RECORD EXCERPTS -

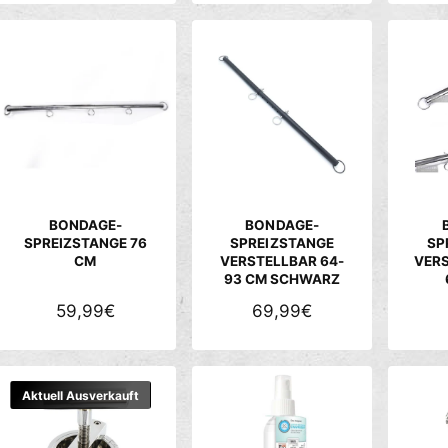
R
R
M
M
A
A
L
L
E
E
R
R
P
P
R
R
E
E
BONDAGE-
BONDAGE-
I
I
SPREIZSTANGE 76
SPREIZSTANGE
SP
CM
VERSTELLBAR 64-
VER
S
S
93 CM SCHWARZ
N
59,99€
N
69,99€
O
O
R
R
M
M
Aktuell Ausverkauft
A
A
L
L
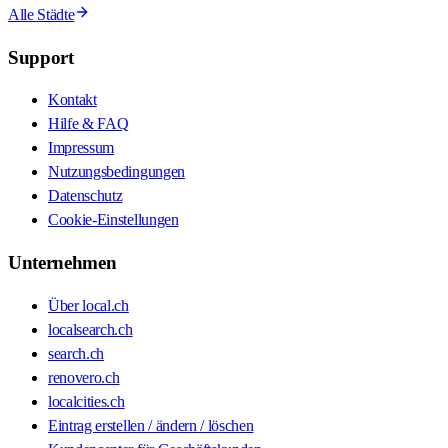
Alle Städte
Support
Kontakt
Hilfe & FAQ
Impressum
Nutzungsbedingungen
Datenschutz
Cookie-Einstellungen
Unternehmen
Über local.ch
localsearch.ch
search.ch
renovero.ch
localcities.ch
Eintrag erstellen / ändern / löschen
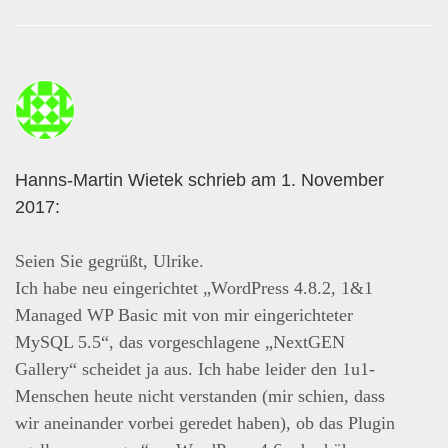
Hanns-Martin Wietek schrieb am 1. November
2017:
Seien Sie gegrüßt, Ulrike.
Ich habe neu eingerichtet „WordPress 4.8.2, 1&1
Managed WP Basic mit von mir eingerichteter
MySQL 5.5“, das vorgeschlagene „NextGEN
Gallery“ scheidet ja aus. Ich habe leider den 1u1-
Menschen heute nicht verstanden (mir schien, dass
wir aneinander vorbei geredet haben), ob das Plugin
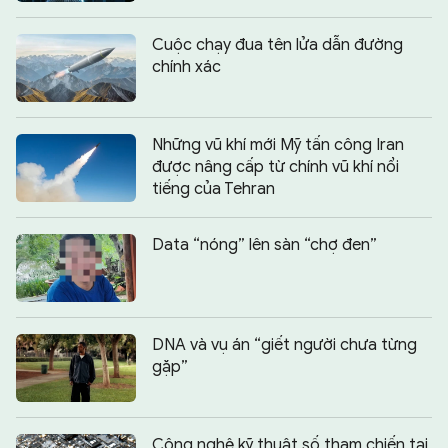
Cuộc chạy đua tên lửa dẫn đường
chính xác
Những vũ khí mới Mỹ tấn công Iran
được nâng cấp từ chính vũ khí nổi
tiếng của Tehran
Data “nóng” lên sàn “chợ đen”
DNA và vụ án “giết người chưa từng
gặp”
Công nghệ kỹ thuật số tham chiến tại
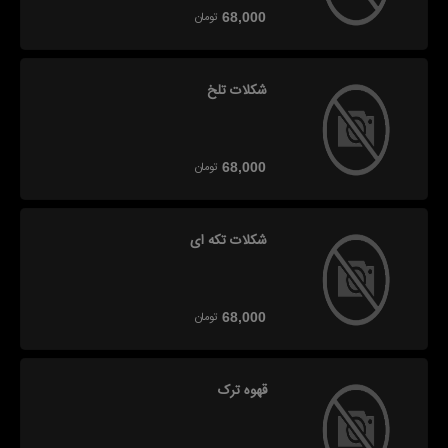
تومان
68,000
شکلات تلخ
تومان
68,000
شکلات تکه ای
تومان
68,000
قهوه ترک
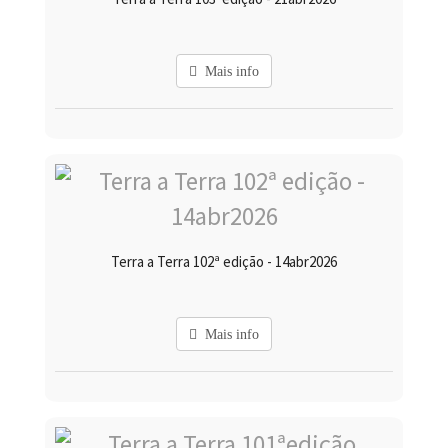
Mais info
Terra a Terra 102ª edição - 14abr2026
Mais info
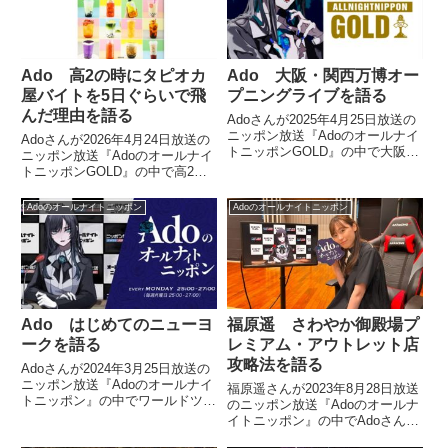
Ado 高2の時にタピオカ
Ado 大阪・関西万博オー
屋バイトを5日ぐらいで飛
プニングライブを語る
んだ理由を語る
Adoさんが2025年4月25日放送の
ニッポン放送『Adoのオールナイ
Adoさんが2026年4月24日放送の
トニッポンGOLD』の中で大阪・
ニッポン放送『Adoのオールナイ
関西万博で行ったオープニングス
トニッポンGOLD』の中で高2の
ペシャルライブについて話してい
時にやったタピオカ屋バイトを振
ました。
り返り。自分以外の同僚に日本語
Adoのオールナイトニッポン
Adoのオールナイトニッポン
が全く通じず、翻訳機を介してコ
ミュニケーションを取らざるを得
なかったため5日ぐらいで飛んで
しまったと話していました。
Ado はじめてのニューヨ
福原遥 さわやか御殿場プ
ークを語る
レミアム・アウトレット店
攻略法を語る
Adoさんが2024年3月25日放送の
ニッポン放送『Adoのオールナイ
福原遥さんが2023年8月28日放送
トニッポン』の中でワールドツア
のニッポン放送『Adoのオールナ
ーで訪れたニューヨークでしたこ
イトニッポン』の中でAdoさんと
とを話していました。
のドライブプランをトーク。待ち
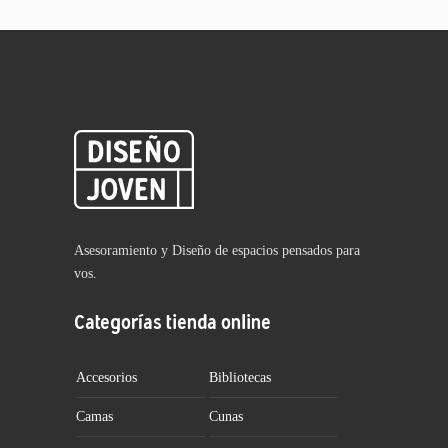
Asesoramiento y Diseño de espacios pensados para
vos.
Categorías tienda online
Accesorios
Bibliotecas
Camas
Cunas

EXERCISE - The copy must begin with the line containing "イトニッポン』の中でAdoさんと", end with the last line of the material, match each line exactly, and hold no pictures.

COMPLETED EXERCISE -
イトニッポン』の中でAdoさんと
とを話していました。
のドライブプランをトーク。待ち
Asesoramiento y Diseño de espacios pensados para
vos.
Categorías tienda online
Accesorios
Bibliotecas
Camas
Cunas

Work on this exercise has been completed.